Source information |
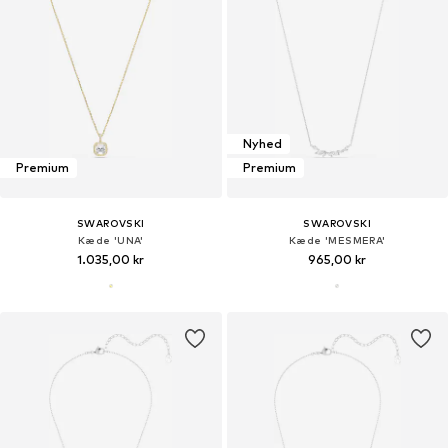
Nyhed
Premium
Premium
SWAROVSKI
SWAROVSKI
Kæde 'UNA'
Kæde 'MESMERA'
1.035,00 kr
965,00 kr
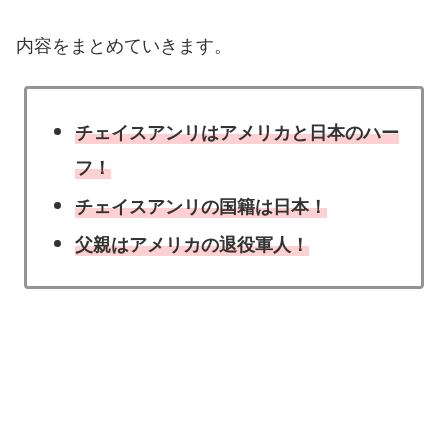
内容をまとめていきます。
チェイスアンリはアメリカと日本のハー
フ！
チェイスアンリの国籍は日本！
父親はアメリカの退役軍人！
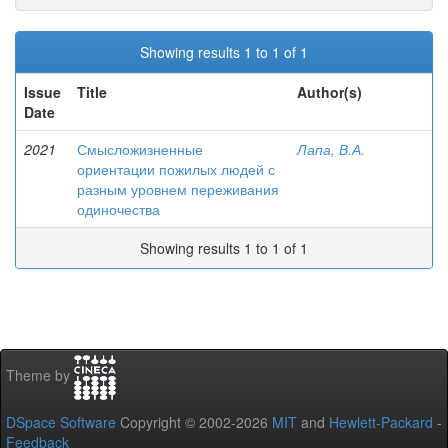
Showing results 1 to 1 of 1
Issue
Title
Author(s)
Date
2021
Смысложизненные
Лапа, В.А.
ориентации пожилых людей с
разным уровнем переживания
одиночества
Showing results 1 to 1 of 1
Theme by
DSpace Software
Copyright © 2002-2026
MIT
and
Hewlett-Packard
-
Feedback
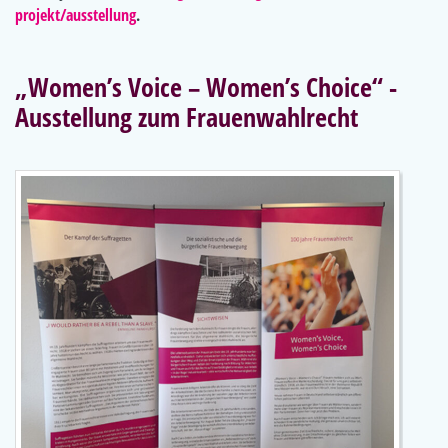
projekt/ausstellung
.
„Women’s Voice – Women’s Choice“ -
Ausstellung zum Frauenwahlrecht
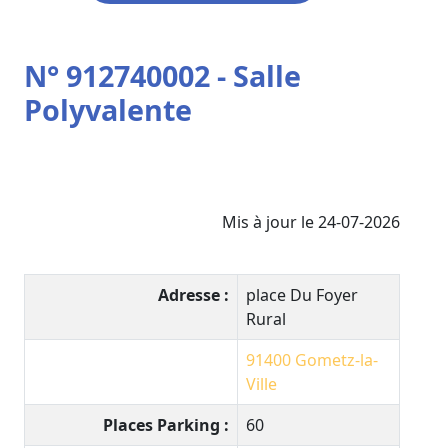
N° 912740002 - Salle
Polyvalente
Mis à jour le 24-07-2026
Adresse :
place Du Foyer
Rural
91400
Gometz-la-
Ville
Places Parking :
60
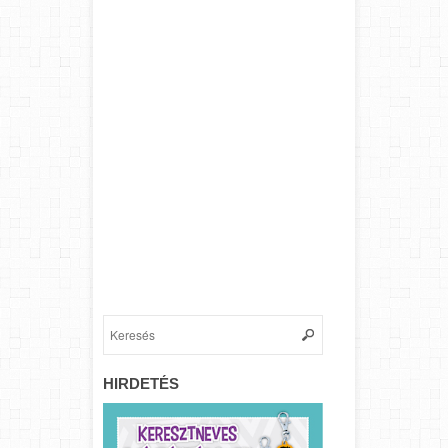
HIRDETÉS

==

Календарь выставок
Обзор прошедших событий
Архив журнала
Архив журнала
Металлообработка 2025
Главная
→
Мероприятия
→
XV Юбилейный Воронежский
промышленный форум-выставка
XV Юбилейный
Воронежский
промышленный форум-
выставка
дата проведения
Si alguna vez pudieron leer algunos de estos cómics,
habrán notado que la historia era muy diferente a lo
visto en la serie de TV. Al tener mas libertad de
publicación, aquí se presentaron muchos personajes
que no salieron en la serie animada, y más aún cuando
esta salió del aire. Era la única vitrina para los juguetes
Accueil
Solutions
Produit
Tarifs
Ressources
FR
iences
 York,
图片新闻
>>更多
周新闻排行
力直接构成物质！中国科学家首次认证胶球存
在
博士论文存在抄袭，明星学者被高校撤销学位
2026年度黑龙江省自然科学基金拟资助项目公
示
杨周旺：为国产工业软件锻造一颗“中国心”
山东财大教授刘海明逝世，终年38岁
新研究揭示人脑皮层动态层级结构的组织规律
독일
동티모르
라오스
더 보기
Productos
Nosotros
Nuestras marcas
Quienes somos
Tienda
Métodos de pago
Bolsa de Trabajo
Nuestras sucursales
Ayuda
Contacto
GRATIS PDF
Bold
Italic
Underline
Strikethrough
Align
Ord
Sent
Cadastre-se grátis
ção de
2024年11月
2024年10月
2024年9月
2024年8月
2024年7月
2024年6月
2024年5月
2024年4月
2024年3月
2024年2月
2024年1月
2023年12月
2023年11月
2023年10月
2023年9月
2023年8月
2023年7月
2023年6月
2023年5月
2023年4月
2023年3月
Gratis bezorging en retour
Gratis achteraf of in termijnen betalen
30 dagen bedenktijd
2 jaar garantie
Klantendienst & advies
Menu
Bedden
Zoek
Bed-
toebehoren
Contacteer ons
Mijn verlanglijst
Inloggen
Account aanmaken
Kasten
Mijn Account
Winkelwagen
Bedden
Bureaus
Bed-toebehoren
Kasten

What you will do |
Whenever the word "Юбилейный" shows up in a line above, copy that line.

Output of the exercise |
XV Юбилейный Воронежский
XV Юбилейный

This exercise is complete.